From a Company standpoint, non-compliance could result in:
Immigration issues: Countries can enact penalties on individual companies for immigration non-compliance, which can also vary significantly, companies could be temporarily banned from future immigration programs, thus greatly impacting the ability to deploy employees in the future for business in that country;
Tax issues: The activities of an EBT/FBT travelling and working in a country could create a “permanent establishment” (i.e., a “taxable presence”) for the company and substantial fines, taxes, interest, etc., could result.
A common misconception for companies or managers is the assumption that the country an employee has travelled to has exactly the same rules and treaties as with what they are familiar.
They may also mistakenly assume that there are no tax consequences if an employee spends less than 180 days in a particular country. Therefore, companies might not be properly tracking EBTs/FBTs and their activities when visiting various countries.
Clearly, non-compliance is not an acceptable option, but what might be done?
Tracking Stealthy Travelers
The importance of tracking EBTs/FBTs abroad can be painfully obvious to some companies if a disaster or act of terrorism occurs and they need to identify their employees’ locations quickly to determine if they are safe.
Tracking EBTs/FBTs is also critical for compliance purposes and often falls on the shoulders of Global Mobility or International HR with travel partners, tax partners and/or relocation partners playing key roles too. Companies need to have answers to key questions such as:
Who… are our EBTs/FBTs exactly and to which department of the company do they report?
What…is the nature of work the EBTs/FBT is conducting on the trip?
Where…are employees doing business and to what countries are they travelling?
When…is each business trip beginning and ending, including side trips to neighboring countries and the purpose of those diversions?
How…many times and for how long has the employee visited a country on business during each trip?

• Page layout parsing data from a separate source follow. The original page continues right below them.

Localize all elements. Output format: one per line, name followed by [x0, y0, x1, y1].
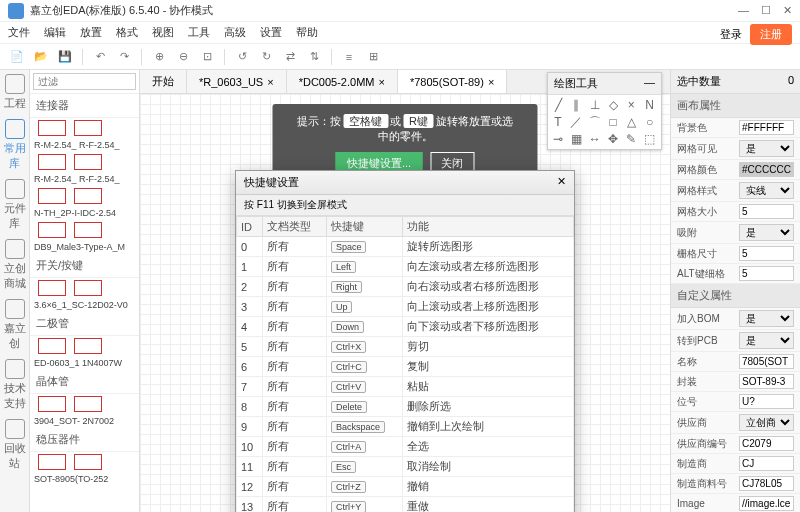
undo-icon[interactable]: ↶ [91, 48, 109, 66]
tool-arc-icon[interactable]: ⌒ [587, 114, 603, 130]
property-input[interactable]: 是 [739, 140, 794, 157]
tool-noconnect-icon[interactable]: × [623, 97, 639, 113]
zoom-in-icon[interactable]: ⊕ [150, 48, 168, 66]
lib-group[interactable]: 连接器 [30, 94, 139, 118]
menu-item[interactable]: 高级 [224, 25, 246, 40]
shortcut-row[interactable]: 3所有Up向上滚动或者上移所选图形 [237, 297, 574, 317]
property-input[interactable] [739, 374, 794, 389]
tool-rect-icon[interactable]: □ [605, 114, 621, 130]
property-input[interactable] [739, 162, 794, 177]
shortcut-row[interactable]: 9所有Backspace撤销到上次绘制 [237, 417, 574, 437]
tool-netlabel-icon[interactable]: N [642, 97, 658, 113]
lib-component[interactable]: ED-0603_1 1N4007W [30, 356, 139, 370]
property-input[interactable] [739, 204, 794, 219]
tab-start[interactable]: 开始 [140, 70, 187, 93]
sidebar-item-project[interactable]: 工程 [3, 74, 27, 111]
tab-7805[interactable]: *7805(SOT-89)× [398, 70, 507, 93]
menu-item[interactable]: 视图 [152, 25, 174, 40]
shortcut-row[interactable]: 10所有Ctrl+A全选 [237, 437, 574, 457]
tool-image-icon[interactable]: ▦ [568, 131, 584, 147]
sidebar-item-commonlib[interactable]: 常用库 [3, 119, 27, 171]
tool-net-icon[interactable]: ⊥ [587, 97, 603, 113]
menu-item[interactable]: 格式 [116, 25, 138, 40]
shortcut-row[interactable]: 0所有Space旋转所选图形 [237, 237, 574, 257]
property-input[interactable] [739, 394, 794, 409]
property-input[interactable] [739, 456, 794, 471]
flip-v-icon[interactable]: ⇅ [305, 48, 323, 66]
lib-group[interactable]: 晶体管 [30, 370, 139, 394]
menu-item[interactable]: 设置 [260, 25, 282, 40]
lib-group[interactable]: 二极管 [30, 312, 139, 336]
shortcut-row[interactable]: 4所有Down向下滚动或者下移所选图形 [237, 317, 574, 337]
shortcut-row[interactable]: 2所有Right向右滚动或者右移所选图形 [237, 277, 574, 297]
lib-group[interactable]: 开关/按键 [30, 254, 139, 278]
new-icon[interactable]: 📄 [8, 48, 26, 66]
property-input[interactable]: 立创商城 [739, 414, 794, 431]
menu-item[interactable]: 文件 [8, 25, 30, 40]
open-icon[interactable]: 📂 [32, 48, 50, 66]
shortcut-row[interactable]: 13所有Ctrl+Y重做 [237, 497, 574, 513]
sidebar-item-lcshop[interactable]: 立创商城 [3, 239, 27, 291]
tool-line-icon[interactable]: ／ [568, 114, 584, 130]
close-icon[interactable]: ✕ [783, 4, 792, 17]
property-input[interactable]: 是 [739, 310, 794, 327]
lib-component[interactable]: DB9_Male3-Type-A_M [30, 240, 139, 254]
rotate-right-icon[interactable]: ↻ [257, 48, 275, 66]
lib-component[interactable]: 3904_SOT- 2N7002 [30, 414, 139, 428]
tab-dc005[interactable]: *DC005-2.0MM× [287, 70, 398, 93]
lib-component[interactable]: SOT-8905(TO-252 [30, 472, 139, 486]
lib-component[interactable]: 3.6×6_1_SC-12D02-V0 [30, 298, 139, 312]
lib-group[interactable]: 稳压器件 [30, 428, 139, 452]
redo-icon[interactable]: ↷ [115, 48, 133, 66]
shortcut-row[interactable]: 11所有Esc取消绘制 [237, 457, 574, 477]
tool-port-icon[interactable]: ◇ [605, 97, 621, 113]
dialog-close-icon[interactable]: ✕ [557, 175, 566, 190]
zoom-fit-icon[interactable]: ⊡ [198, 48, 216, 66]
tool-drag-icon[interactable]: ✥ [605, 131, 621, 147]
tab-close-icon[interactable]: × [378, 76, 384, 88]
tool-select-icon[interactable]: ⬚ [642, 131, 658, 147]
tool-bus-icon[interactable]: ∥ [568, 97, 584, 113]
tool-pin-icon[interactable]: ⊸ [550, 131, 566, 147]
login-link[interactable]: 登录 [720, 27, 742, 42]
tab-close-icon[interactable]: × [267, 76, 273, 88]
tool-wire-icon[interactable]: ╱ [550, 97, 566, 113]
rotate-left-icon[interactable]: ↺ [233, 48, 251, 66]
property-input[interactable] [739, 476, 794, 491]
tool-poly-icon[interactable]: △ [623, 114, 639, 130]
menu-item[interactable]: 编辑 [44, 25, 66, 40]
property-input[interactable] [739, 354, 794, 369]
grid-icon[interactable]: ⊞ [364, 48, 382, 66]
tab-close-icon[interactable]: × [488, 76, 494, 88]
zoom-out-icon[interactable]: ⊖ [174, 48, 192, 66]
sidebar-item-componentlib[interactable]: 元件库 [3, 179, 27, 231]
register-button[interactable]: 注册 [750, 24, 792, 45]
shortcut-row[interactable]: 7所有Ctrl+V粘贴 [237, 377, 574, 397]
shortcut-row[interactable]: 5所有Ctrl+X剪切 [237, 337, 574, 357]
tool-dimension-icon[interactable]: ↔ [587, 131, 603, 147]
tab-r0603[interactable]: *R_0603_US× [187, 70, 287, 93]
lib-component[interactable]: N-TH_2P-I-IDC-2.54 [30, 206, 139, 220]
align-icon[interactable]: ≡ [340, 48, 358, 66]
property-input[interactable] [739, 120, 794, 135]
lib-component[interactable]: R-M-2.54_ R-F-2.54_ [30, 138, 139, 152]
sidebar-item-jlc[interactable]: 嘉立创 [3, 299, 27, 351]
minimize-icon[interactable]: — [738, 4, 749, 17]
property-input[interactable] [739, 436, 794, 451]
flip-h-icon[interactable]: ⇄ [281, 48, 299, 66]
property-input[interactable]: 是 [739, 224, 794, 241]
tool-circle-icon[interactable]: ○ [642, 114, 658, 130]
sidebar-item-support[interactable]: 技术支持 [3, 359, 27, 411]
property-input[interactable]: 实线 [739, 182, 794, 199]
maximize-icon[interactable]: ☐ [761, 4, 771, 17]
lib-component[interactable]: R-M-2.54_ R-F-2.54_ [30, 172, 139, 186]
tool-text-icon[interactable]: T [550, 114, 566, 130]
sidebar-item-trash[interactable]: 回收站 [3, 419, 27, 471]
shortcut-row[interactable]: 1所有Left向左滚动或者左移所选图形 [237, 257, 574, 277]
menu-item[interactable]: 放置 [80, 25, 102, 40]
shortcut-row[interactable]: 12所有Ctrl+Z撤销 [237, 477, 574, 497]
shortcut-row[interactable]: 8所有Delete删除所选 [237, 397, 574, 417]
property-input[interactable]: 是 [739, 332, 794, 349]
save-icon[interactable]: 💾 [56, 48, 74, 66]
menu-item[interactable]: 工具 [188, 25, 210, 40]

A suggestion is to integrate an online tracking calendar for use by EBTs/FBTs to record their daily travel. Such reporting software would be accessible by one’s Global Mobility or International HR department to identify which EBTs/FBTs are where, when and why. Such reporting can also facilitate proactive planning and provide actual paper tracking records if ever audited by tax authorities.
Reducing Risk Exposure
To reduce your risk exposure for EBTs/FBTs compliance issues, companies should consider:
securing buy-in from key company stakeholders and global service partners to plan for, identify and track all EBT/FBT movements;
educating EBTs/FBTs on company business policy/practice and the importance and expectation of daily tracking while abroad;
creating an EBT/FBT tracking system that can help answer key questions at a moment’s notice (Who, What, Where, When and How);
conducting simulated, regularly scheduled audits to help ensure compliance;
developing a strong, active working relationship with one’s global tax and immigration partners to receive country updates on changing laws or regulations, asking them to suggest compliance recommendations to avoid issues before they happen, and/or have those partners track the business travel history of company EBTs/FBTs;
consulting legal counsel for risk assessment/ management and integrating their input when developing business-related travel policies that may impact EBTs/FBTs; and
striving to make the EBT/FBT travel policy in line with other formal global mobility policies in scope, mission and consistency. This can be challenging considering the nuances and scope, but the investment in time might improve and formalize one’s EBT/FBT benefits and the expectations that go along with them as it is done with relocation policies;
Above all, proactive planning, rather than reactive responding, is truly important to making a well-oiled and audit proof EBT/FBT program – especially for companies that have limited resources and are growing rapidly in the global marketplace.
Here to Help
It is part of a company’s duty of care culture to ensure compliance, tracking, and risk-management programs have been established to support their employees wherever they go on the company’s behalf.